David Ludwig, MD, PhD, a professor of nutrition at the Harvard School of Public Health, played a key role in the discovery of GLP-1 and acknowledges that “of course” the brain influences body composition. But to him, explaining obesity as a disease of the brain oversimplifies it, discounting metabolic factors such as a tendency to store too much fat.
He noted that it’s hard to get drug companies, or any agencies, to fund large clinical trials on simple things like low-carbohydrate diets or exercise programs.
“We need all the tools we can get in the battle against the obesity epidemic, and new technologies are worth exploring,” he said. “However, the success of these drugs should not lead us to deprioritize diet and lifestyle interventions.”
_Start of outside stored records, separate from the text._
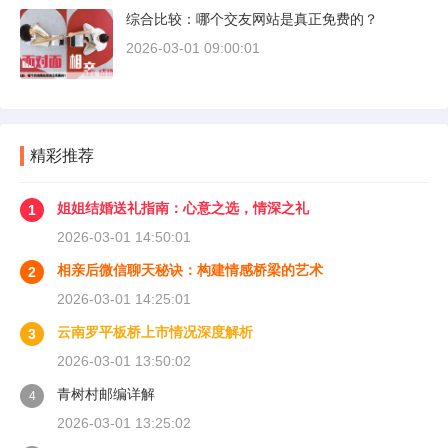
综合比较：哪个交友网站是真正免费的？
2026-03-01 09:00:01
精彩推荐
姐姐结婚送礼指南：心意之选，情深之礼
1
2026-03-01 14:50:01
相亲后微信聊天秘诀：构建情感桥梁的艺术
2
2026-03-01 14:25:01
云南罗平板桥上市情况深度解析
3
2026-03-01 13:50:02
青树村邮编详解
4
2026-03-01 13:25:02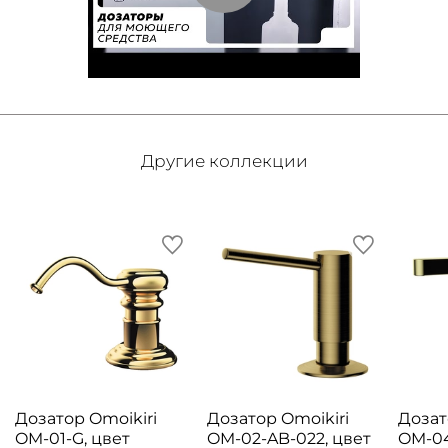
Другие коллекции
Дозатор Omoikiri
Дозатор Omoikiri
Дозат
OM-01-G, цвет
OM-02-AB-022, цвет
OM-04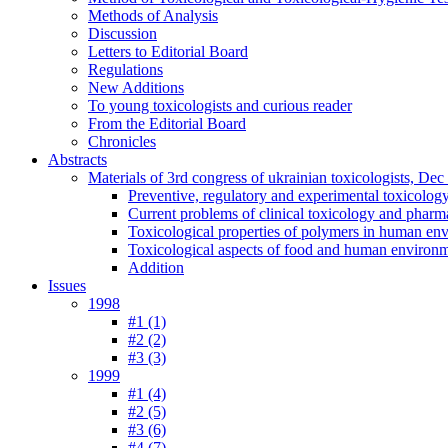
Methods of Analysis
Discussion
Letters to Editorial Board
Regulations
New Additions
To young toxicologists and curious reader
From the Editorial Board
Chronicles
Abstracts
Materials of 3rd congress of ukrainian toxicologists, De
Preventive, regulatory and experimental toxicolog
Current problems of clinical toxicology and pharm
Toxicological properties of polymers in human en
Toxicological aspects of food and human environ
Addition
Issues
1998
#1 (1)
#2 (2)
#3 (3)
1999
#1 (4)
#2 (5)
#3 (6)
#4 (7)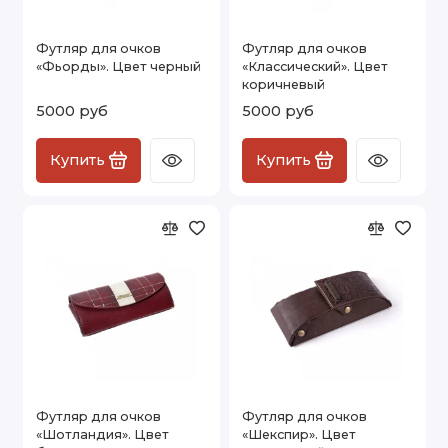
Футляр для очков
Футляр для очков
«Фьорды». Цвет черный
«Классический». Цвет
коричневый
5000 руб
5000 руб
Купить
Купить
Футляр для очков
Футляр для очков
«Шотландия». Цвет
«Шекспир». Цвет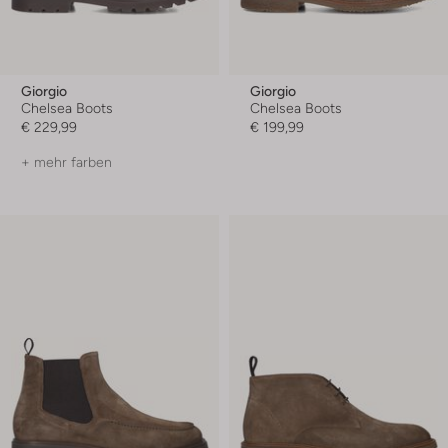
Giorgio
Giorgio
Chelsea Boots
Chelsea Boots
€ 229,99
€ 199,99
+ mehr farben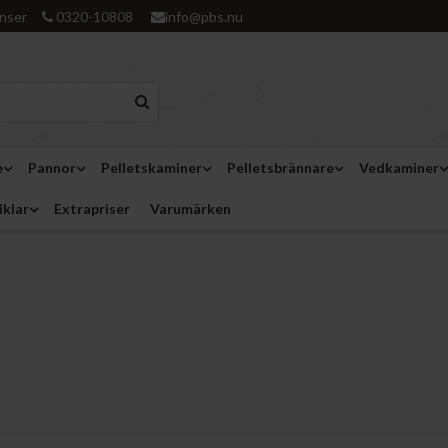
nser
0320-10808
info@pbs.nu
e
Pannor
Pelletskaminer
Pelletsbrännare
Vedkaminer
iklar
Extrapriser
Varumärken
Stanford, who has received consulting fees from Wegovy, believes the future of treatment lies in a multi-pronged approach, with surgery, medication, and lifestyle changes coalescing in a lasting, but fragile, remission.
“Unfortunately, there is no cure for obesity,” said Stanford, whose patients often have setbacks and must try new strategies. “There are treatments that work for a while, but they are constantly pushing up against this origin in the brain.”
Smith says understanding this has been a big part of his success.
He is now a leaner and healthier 5-foot-6 and 204 pounds. In addition to taking his medication, he walks to work, goes to the gym twice a week, limits his portions, and tries to reframe the way he thinks about food, viewing it as fuel rather than an indulgence.
Sometimes, when he looks in the mirror, he is reminded of his 380-pound self, and it scares him. He doesn’t want to go back there. He’s confident now that he won’t have to.
“There is this misconception out there that you just need to put the fork down, but I’m learning it’s more complicated than that,” he said. “I intend to treat this as the illness that it is and do what I need to combat it so I’m able to keep this new reality I have built for myself.”